## Saved entries
────────────────────────────────────────

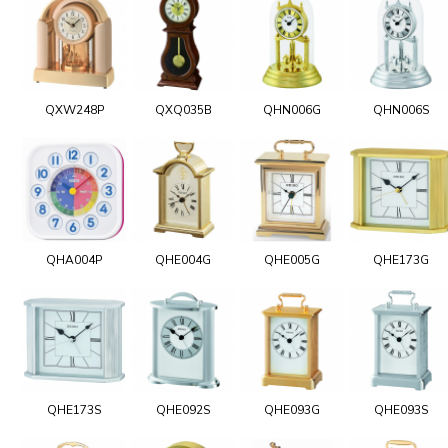
QXW248P
QXQ035B
QHN006G
QHN006S
QHA004P
QHE004G
QHE005G
QHE173G
QHE173S
QHE092S
QHE093G
QHE093S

────────────────────────────────────────

## Work instruction
Images are to be excluded, and each record above written out word for word.

## Response below
QXW248P
QXQ035B
QHN006G
QHN006S
QHA004P
QHE004G
QHE005G
QHE173G
QHE173S
QHE092S
QHE093G
QHE093S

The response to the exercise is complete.